(GIVEN RECORDS):

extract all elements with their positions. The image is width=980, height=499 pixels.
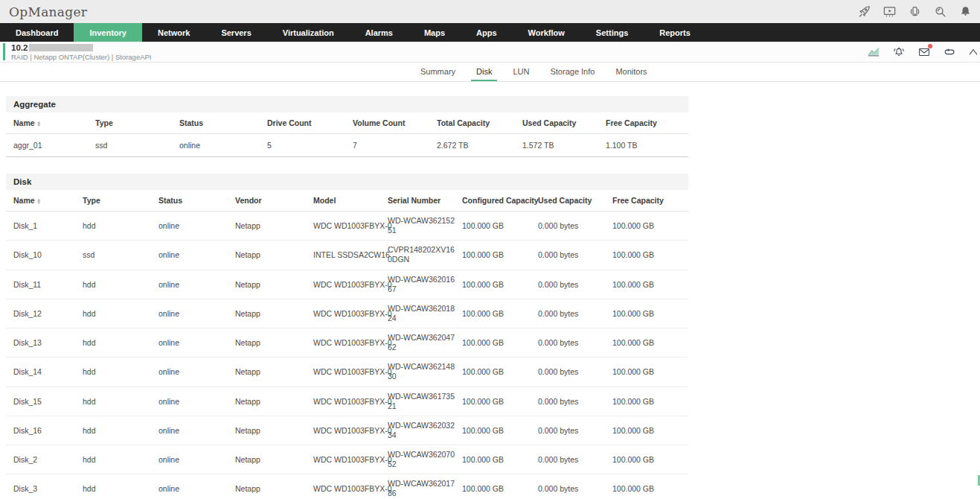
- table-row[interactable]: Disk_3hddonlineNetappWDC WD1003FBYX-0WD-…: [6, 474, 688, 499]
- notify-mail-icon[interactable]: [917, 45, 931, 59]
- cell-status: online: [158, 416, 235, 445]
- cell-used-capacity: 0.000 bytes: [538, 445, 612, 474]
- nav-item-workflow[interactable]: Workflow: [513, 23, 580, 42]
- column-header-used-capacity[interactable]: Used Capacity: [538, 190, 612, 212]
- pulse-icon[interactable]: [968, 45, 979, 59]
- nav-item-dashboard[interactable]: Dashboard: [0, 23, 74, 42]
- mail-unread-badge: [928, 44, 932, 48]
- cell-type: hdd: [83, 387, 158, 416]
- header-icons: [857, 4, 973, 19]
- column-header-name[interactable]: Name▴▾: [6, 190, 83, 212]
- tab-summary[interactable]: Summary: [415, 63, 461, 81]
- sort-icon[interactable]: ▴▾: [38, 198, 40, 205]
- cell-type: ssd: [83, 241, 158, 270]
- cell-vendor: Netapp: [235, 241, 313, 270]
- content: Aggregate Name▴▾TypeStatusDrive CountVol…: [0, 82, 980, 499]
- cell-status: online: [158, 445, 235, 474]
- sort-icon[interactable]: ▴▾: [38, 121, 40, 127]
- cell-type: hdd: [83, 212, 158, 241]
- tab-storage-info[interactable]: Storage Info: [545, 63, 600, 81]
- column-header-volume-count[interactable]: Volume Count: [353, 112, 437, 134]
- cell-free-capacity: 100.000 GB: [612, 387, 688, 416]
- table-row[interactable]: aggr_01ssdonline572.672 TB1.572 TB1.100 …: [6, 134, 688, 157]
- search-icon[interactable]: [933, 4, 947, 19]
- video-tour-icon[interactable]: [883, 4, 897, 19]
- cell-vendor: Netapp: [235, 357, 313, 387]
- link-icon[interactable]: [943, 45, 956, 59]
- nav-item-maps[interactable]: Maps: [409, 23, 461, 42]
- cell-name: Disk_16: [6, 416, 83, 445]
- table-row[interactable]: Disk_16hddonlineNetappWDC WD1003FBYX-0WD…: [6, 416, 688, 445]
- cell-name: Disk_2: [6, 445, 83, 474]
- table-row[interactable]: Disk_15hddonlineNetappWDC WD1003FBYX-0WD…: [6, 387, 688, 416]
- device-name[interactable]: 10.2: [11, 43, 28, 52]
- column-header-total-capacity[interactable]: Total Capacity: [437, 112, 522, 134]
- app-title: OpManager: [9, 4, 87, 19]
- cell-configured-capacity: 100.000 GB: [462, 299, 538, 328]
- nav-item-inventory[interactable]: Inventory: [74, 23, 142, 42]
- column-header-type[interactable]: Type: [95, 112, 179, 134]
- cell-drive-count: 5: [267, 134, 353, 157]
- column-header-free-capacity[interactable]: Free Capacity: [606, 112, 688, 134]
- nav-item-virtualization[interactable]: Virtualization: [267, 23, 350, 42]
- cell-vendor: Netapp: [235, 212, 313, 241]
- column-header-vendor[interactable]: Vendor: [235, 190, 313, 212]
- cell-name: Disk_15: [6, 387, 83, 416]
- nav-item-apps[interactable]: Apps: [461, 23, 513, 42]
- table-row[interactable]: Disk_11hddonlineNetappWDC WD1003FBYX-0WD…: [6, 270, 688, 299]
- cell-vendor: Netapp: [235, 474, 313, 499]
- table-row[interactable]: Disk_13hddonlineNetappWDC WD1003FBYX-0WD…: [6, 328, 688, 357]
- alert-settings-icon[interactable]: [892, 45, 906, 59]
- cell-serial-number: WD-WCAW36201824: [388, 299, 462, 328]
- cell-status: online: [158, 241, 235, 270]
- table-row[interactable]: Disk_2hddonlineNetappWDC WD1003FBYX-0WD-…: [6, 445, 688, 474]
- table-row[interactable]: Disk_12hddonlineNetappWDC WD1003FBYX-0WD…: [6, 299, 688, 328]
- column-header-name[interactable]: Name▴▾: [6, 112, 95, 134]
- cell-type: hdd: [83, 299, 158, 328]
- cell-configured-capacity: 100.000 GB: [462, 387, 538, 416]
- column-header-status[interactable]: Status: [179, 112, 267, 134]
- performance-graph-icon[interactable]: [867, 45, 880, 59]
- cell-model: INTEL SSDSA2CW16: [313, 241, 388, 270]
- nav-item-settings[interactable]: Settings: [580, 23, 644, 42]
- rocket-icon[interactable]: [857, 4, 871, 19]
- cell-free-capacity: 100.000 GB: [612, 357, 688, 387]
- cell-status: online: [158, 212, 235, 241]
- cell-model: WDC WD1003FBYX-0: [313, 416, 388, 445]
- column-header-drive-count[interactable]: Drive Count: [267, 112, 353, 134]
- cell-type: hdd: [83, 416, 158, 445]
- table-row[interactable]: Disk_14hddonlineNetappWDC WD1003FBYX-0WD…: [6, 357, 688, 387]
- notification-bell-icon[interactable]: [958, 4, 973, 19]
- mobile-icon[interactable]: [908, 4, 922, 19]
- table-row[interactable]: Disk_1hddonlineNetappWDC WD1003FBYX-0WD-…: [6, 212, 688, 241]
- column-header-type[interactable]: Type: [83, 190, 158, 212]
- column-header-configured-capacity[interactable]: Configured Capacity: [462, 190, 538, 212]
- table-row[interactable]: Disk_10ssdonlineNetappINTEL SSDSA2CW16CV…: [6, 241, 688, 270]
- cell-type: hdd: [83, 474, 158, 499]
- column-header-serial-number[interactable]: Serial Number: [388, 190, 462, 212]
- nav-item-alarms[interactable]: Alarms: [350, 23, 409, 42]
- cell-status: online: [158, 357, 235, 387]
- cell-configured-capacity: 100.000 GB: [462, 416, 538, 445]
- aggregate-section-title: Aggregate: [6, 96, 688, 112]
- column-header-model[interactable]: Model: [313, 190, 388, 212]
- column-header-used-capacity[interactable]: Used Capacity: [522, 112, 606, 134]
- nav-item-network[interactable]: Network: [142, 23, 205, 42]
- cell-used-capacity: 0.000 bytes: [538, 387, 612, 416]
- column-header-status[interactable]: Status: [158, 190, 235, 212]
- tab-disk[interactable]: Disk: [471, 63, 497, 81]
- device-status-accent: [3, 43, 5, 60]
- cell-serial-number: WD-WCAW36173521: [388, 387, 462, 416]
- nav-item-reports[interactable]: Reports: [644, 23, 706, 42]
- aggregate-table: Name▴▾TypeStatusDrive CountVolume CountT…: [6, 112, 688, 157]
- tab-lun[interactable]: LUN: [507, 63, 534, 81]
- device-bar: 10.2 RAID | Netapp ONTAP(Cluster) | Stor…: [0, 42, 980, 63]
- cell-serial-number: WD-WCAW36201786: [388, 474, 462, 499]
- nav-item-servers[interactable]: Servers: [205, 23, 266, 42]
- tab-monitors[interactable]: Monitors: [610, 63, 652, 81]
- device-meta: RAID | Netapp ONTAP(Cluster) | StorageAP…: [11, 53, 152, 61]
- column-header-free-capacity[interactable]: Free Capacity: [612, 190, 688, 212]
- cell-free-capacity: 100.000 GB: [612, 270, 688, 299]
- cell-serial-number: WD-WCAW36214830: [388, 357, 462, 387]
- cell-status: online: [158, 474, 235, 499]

(YOUR TASK):
When a line in the material above holds the word "Cluster", copy that line.

(COMPLETED TASK):
- device-bar: 10.2 RAID | Netapp ONTAP(Cluster) | Stor…: [0, 42, 980, 63]
- device-meta: RAID | Netapp ONTAP(Cluster) | StorageAP…: [11, 53, 152, 61]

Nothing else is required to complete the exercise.